The negative effects on health and the economical costs of weather events in the U.S.

Synopsis

This document is a report on the analysis of the U.S. National Oceanic and Atmospheric Administration's (NOAA) storm database. The main objective of the analysis is to identify weather events that have the most sever effects on human health (injuries and fatalities), and that have the highest economical costs across the United States.

It is very important to note, that the NOAA storm database is a low quality piece of shit, and if this would be a real life assignment, I would like to see heads roll in the dust for preparing such a crappy data table. The naming conventions for weather events (the main focus of the database) is practically non-existent, full of typos and inconsistencies. The complete cleanup of the database would be highly desirable, yet I can't envision myself wasting my time on it - and it is also outside of the scope of this assignment.

Data Processing

The data is stored in comma-separated table format. First it needed to be uncompressed from .bz format. While its size is rather large (>500Mb), the data.table library cannot be used, due to a number of inconsistencies in the file. So it's read.csv for us, folks, even it it takes several mins to load in..

Loading in data

data <- read.csv("repdata-data-StormData.csv", head = T, sep = ",")  #That's 2 data too much in that file name

We only need 5 columns (event type, injuries, fatalities, property damage and crop damage), therefore to speed up things I have saved only these columns to a new data frame.
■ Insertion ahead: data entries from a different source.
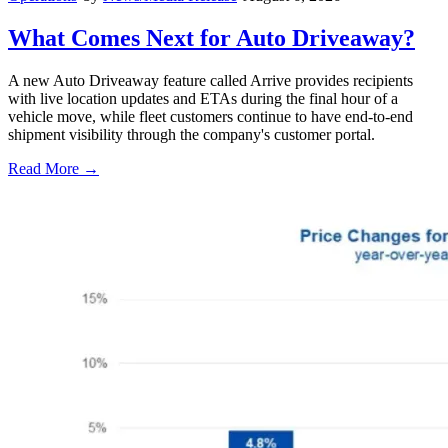
What Comes Next for Auto Driveaway?
A new Auto Driveaway feature called Arrive provides recipients
with live location updates and ETAs during the final hour of a
vehicle move, while fleet customers continue to have end-to-end
shipment visibility through the company's customer portal.
Read More →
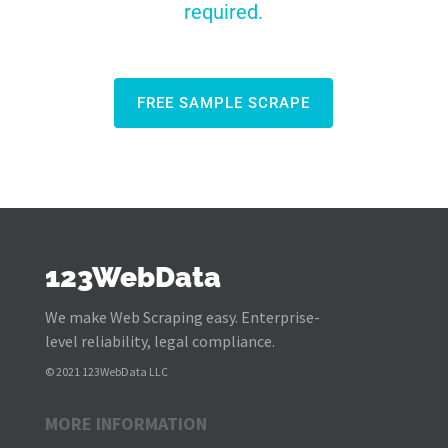
required.
FREE SAMPLE SCRAPE
123WebData
We make Web Scraping easy. Enterprise-
level reliability, legal compliance.
© 2021 123WebData LLC
MORE INFORMATION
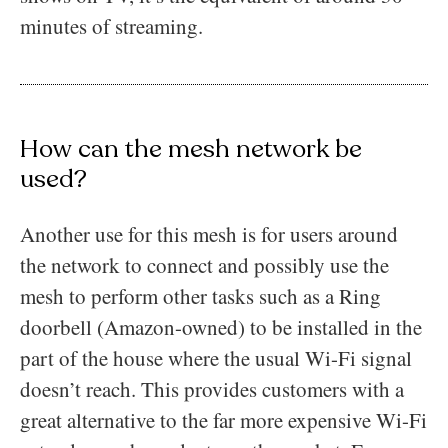
minutes of streaming.
How can the mesh network be
used?
Another use for this mesh is for users around
the network to connect and possibly use the
mesh to perform other tasks such as a Ring
doorbell (Amazon-owned) to be installed in the
part of the house where the usual Wi-Fi signal
doesn’t reach. This provides customers with a
great alternative to the far more expensive Wi-Fi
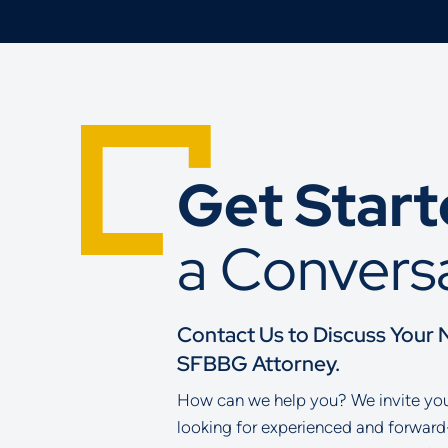
Get Star
a Convers
Contact Us to Discuss Your 
SFBBG Attorney.
How can we help you? We invite you 
looking for experienced and forward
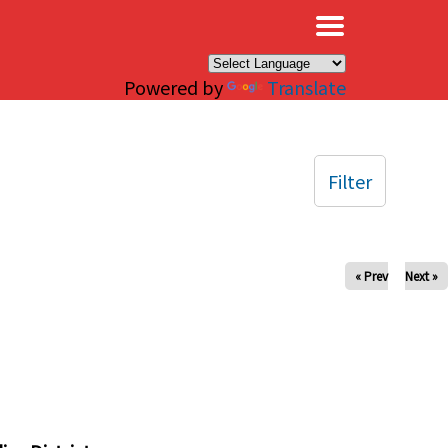
×
Powered by
Translate
Filter
« Prev
Next »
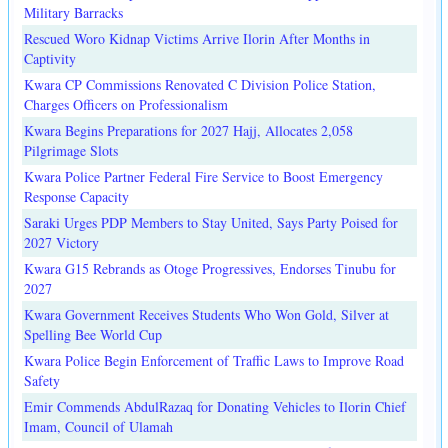
Military Barracks
Rescued Woro Kidnap Victims Arrive Ilorin After Months in
Captivity
Kwara CP Commissions Renovated C Division Police Station,
Charges Officers on Professionalism
Kwara Begins Preparations for 2027 Hajj, Allocates 2,058
Pilgrimage Slots
Kwara Police Partner Federal Fire Service to Boost Emergency
Response Capacity
Saraki Urges PDP Members to Stay United, Says Party Poised for
2027 Victory
Kwara G15 Rebrands as Otoge Progressives, Endorses Tinubu for
2027
Kwara Government Receives Students Who Won Gold, Silver at
Spelling Bee World Cup
Kwara Police Begin Enforcement of Traffic Laws to Improve Road
Safety
Emir Commends AbdulRazaq for Donating Vehicles to Ilorin Chief
Imam, Council of Ulamah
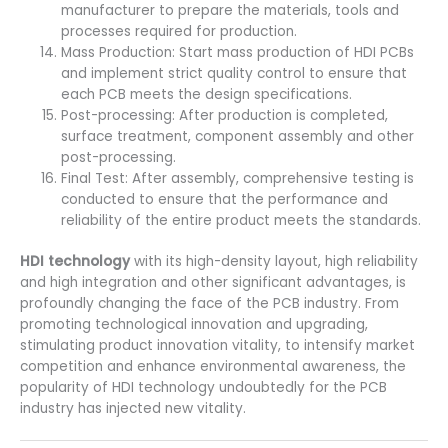
manufacturer to prepare the materials, tools and
processes required for production.
Mass Production: Start mass production of HDI PCBs
and implement strict quality control to ensure that
each PCB meets the design specifications.
Post-processing: After production is completed,
surface treatment, component assembly and other
post-processing.
Final Test: After assembly, comprehensive testing is
conducted to ensure that the performance and
reliability of the entire product meets the standards.
HDI technology
with its high-density layout, high reliability
and high integration and other significant advantages, is
profoundly changing the face of the PCB industry. From
promoting technological innovation and upgrading,
stimulating product innovation vitality, to intensify market
competition and enhance environmental awareness, the
popularity of HDI technology undoubtedly for the PCB
industry has injected new vitality.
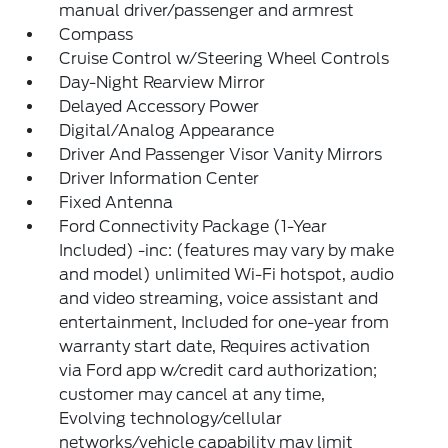
manual driver/passenger and armrest
Compass
Cruise Control w/Steering Wheel Controls
Day-Night Rearview Mirror
Delayed Accessory Power
Digital/Analog Appearance
Driver And Passenger Visor Vanity Mirrors
Driver Information Center
Fixed Antenna
Ford Connectivity Package (1-Year
Included) -inc: (features may vary by make
and model) unlimited Wi-Fi hotspot, audio
and video streaming, voice assistant and
entertainment, Included for one-year from
warranty start date, Requires activation
via Ford app w/credit card authorization;
customer may cancel at any time,
Evolving technology/cellular
networks/vehicle capability may limit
Subsetting the relevant columns

data_relevant <- cbind(data$INJURIES, data$FATALITIES, data$PROPDMG, data$CROPDMG)
data_relevant <- data.frame(data_relevant)
data_relevant$EVTYPE <- data$EVTYPE
colnames(data_relevant) <- c("INJURIES", "FATALITIES", "PROPDMG", "CROPDMG", 
    "EVTYPE")

This new data frame with only the relevant columns was splitted by event type.

Splitting by event types

splitted_data <- split(data_relevant, data_relevant$EVTYPE)
sums <- data.frame(names(splitted_data))

I've calculated the sums of each columns, in order to gain the accumulated number of injuries, fatalities, property and crop damage, splitted by event types.
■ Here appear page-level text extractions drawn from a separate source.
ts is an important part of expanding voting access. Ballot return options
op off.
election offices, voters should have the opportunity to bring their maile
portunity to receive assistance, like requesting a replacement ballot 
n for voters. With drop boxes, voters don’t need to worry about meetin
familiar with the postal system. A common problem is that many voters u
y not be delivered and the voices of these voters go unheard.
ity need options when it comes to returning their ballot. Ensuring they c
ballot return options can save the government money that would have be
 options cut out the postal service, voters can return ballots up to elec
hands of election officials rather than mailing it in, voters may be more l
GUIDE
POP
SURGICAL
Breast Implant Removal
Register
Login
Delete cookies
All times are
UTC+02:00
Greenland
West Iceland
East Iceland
Calculating the sums of injuries, fatalities, property damage and crop damage

sum_of_injuries = NULL
sum_of_fatalities = NULL
sum_of_property_damage = NULL
sum_of_crop_damage = NULL

for (i in names(splitted_data)) {
    temp <- data.frame(splitted_data[i])
    sum_of_injuries = c(sum_of_injuries, sum(temp[, 1]))
    sum_of_fatalities = c(sum_of_fatalities, sum(temp[, 2]))
    sum_of_property_damage = c(sum_of_property_damage, sum(temp[, 3]))
    sum_of_crop_damage = c(sum_of_crop_damage, sum(temp[, 4]))
}

colnames(sums) <- "EVTYPE"
sums <- cbind(sums, sum_of_injuries, sum_of_fatalities, sum_of_property_damage, 
    sum_of_crop_damage)

Results

I've plotted the top 10 event types for the four concerns: injuries, fatalities, property damage and crop damage.
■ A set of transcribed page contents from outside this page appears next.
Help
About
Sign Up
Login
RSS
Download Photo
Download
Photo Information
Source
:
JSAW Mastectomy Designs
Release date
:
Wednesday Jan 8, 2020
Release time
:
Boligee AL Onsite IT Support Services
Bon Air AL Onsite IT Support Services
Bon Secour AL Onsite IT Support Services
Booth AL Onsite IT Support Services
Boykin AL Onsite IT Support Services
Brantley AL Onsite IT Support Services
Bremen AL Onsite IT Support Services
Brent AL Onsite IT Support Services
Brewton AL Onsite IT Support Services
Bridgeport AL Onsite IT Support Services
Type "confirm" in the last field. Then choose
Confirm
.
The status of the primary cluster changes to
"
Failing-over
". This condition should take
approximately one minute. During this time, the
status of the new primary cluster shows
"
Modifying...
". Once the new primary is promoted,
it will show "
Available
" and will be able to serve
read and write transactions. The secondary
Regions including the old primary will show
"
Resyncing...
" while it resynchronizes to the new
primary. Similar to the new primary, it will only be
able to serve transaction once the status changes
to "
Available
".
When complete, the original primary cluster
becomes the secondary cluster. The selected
Top causes of injuries and fatalities

par(mfrow = c(1, 2))
ordered_sums <- sums[order(sums$sum_of_injuries, decreasing = TRUE), ]
par(mar = c(15, 5, 5, 3), mgp = c(4, 1, 0))
plot(ordered_sums[1:10, ]$sum_of_injuries, bty = "n", xaxt = "n", xlab = "", 
    ylab = "Accumulated number of occurrances", pch = 21, bg = "blue", cex = 1.5, 
    main = "Top 10 causes of injuries")
axis(1, at = (1:10), labels = ordered_sums[1:10, ]$EVTYPE, las = 2)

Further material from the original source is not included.